Pop, near 80 years old, still making magic

Pop, near 80 years old, still making magic

POP’S ICE CREAM FIZZ

Fill a blender 1/4 full with ice cubes

Add 6 jiggers of gin

Add 4 scoops of French Vanilla ice cream

Add 1 small bottle of soda water (the size you get in a 6-pack)

My brother Bob adds an egg so the white adds some froth, brother Jack doesn’t add an egg.  Personally, I’d add it just because you can then claim it’s a protein drink.

Just blend for a couple of minutes, and voila!, you have a nectar from the gods.  And for those of you who don’t like gin, please don’t turn up your nose.  Believe me, the ice cream masks the flavor.  You will want to bathe in this stuff.

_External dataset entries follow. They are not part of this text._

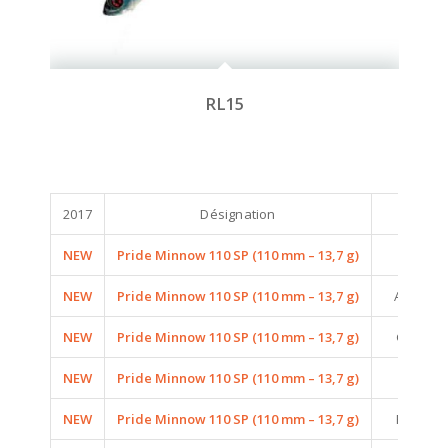
RL15
2017
Désignation
C
NEW
Pride Minnow 110 SP (110 mm – 13,7 g)
A10 (A
NEW
Pride Minnow 110 SP (110 mm – 13,7 g)
A22 (AU
NEW
Pride Minnow 110 SP (110 mm – 13,7 g)
G06 (GH
NEW
Pride Minnow 110 SP (110 mm – 13,7 g)
P06 (P
NEW
Pride Minnow 110 SP (110 mm – 13,7 g)
RL13 (RE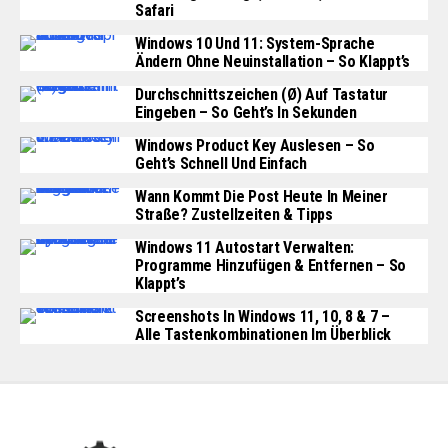
Safari
Windows 10 Und 11: System-Sprache
Ändern Ohne Neuinstallation – So Klappt’s
Durchschnittszeichen (Ø) Auf Tastatur
Eingeben – So Geht’s In Sekunden
Windows Product Key Auslesen – So
Geht’s Schnell Und Einfach
Wann Kommt Die Post Heute In Meiner
Straße? Zustellzeiten & Tipps
Windows 11 Autostart Verwalten:
Programme Hinzufügen & Entfernen – So
Klappt’s
Screenshots In Windows 11, 10, 8 & 7 –
Alle Tastenkombinationen Im Überblick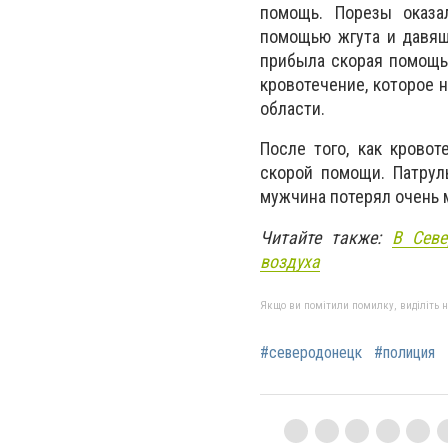
помощь. Порезы оказал
помощью жгута и давящ
прибыла скорая помощь.
кровотечение, которое 
области.
После того, как крово
скорой помощи. Патрул
мужчина потерял очень м
Читайте также:
В Севе
воздуха
Якщо ви помітили помилку, виділіть нео
#северодонецк
#полиция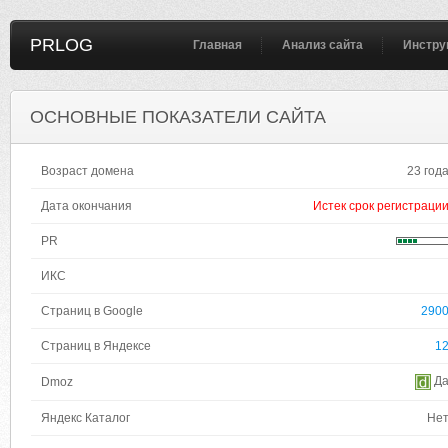
PRLOG
Главная
Анализ сайта
Инстру
ОСНОВНЫЕ ПОКАЗАТЕЛИ САЙТА
Возраст домена
23 год
Дата окончания
Истек срок регистраци
PR
ИКС
Страниц в Google
290
Страниц в Яндексе
1
Д
Dmoz
Яндекс Каталог
Не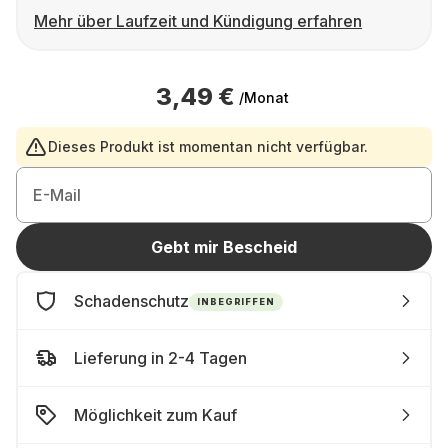
Mehr über Laufzeit und Kündigung erfahren
3,49 €
/Monat
Dieses Produkt ist momentan nicht verfügbar.
E-Mail
Gebt mir Bescheid
Schadenschutz
INBEGRIFFEN
Lieferung in 2-4 Tagen
Möglichkeit zum Kauf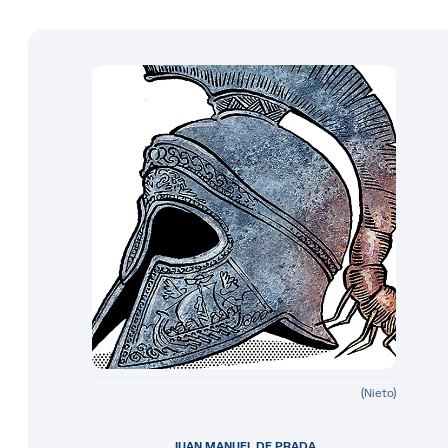
(Nieto)
JUAN MANUEL DE PRADA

So as the year ends, whether you celebrate with Hogmanay or Pop’s Ice Cream Fizz, my brother Bob and I wish you and your family a very happy and healthy New Year.

 

5 comments on “RINGING IN THE YEAR WITH…HOGMANAY?

  1. I always learn something from your blog…now I’ll look for Hogmanay in the next Ian Rankin novel I read.
    We might be yelling “Hogwash” at the Fiesta Bowl…Idaho friends in town and we will be cheering on Boise State (WHO??)

    Happy New Year!!!

    • you did miss out one thing about Hogmanay and that is that the first footer also takes a piece of coal and the traditional greeting is, “Lang May Yer Lum Reek.” Thus during the year you will have food, drink and warmth in your house.

      • Thank you, Isabel! I included the bit about the coal but had not heard about “Lang May Yer Lum Reek”. You must be a true Scot! Happy New Year – or Hogmanay!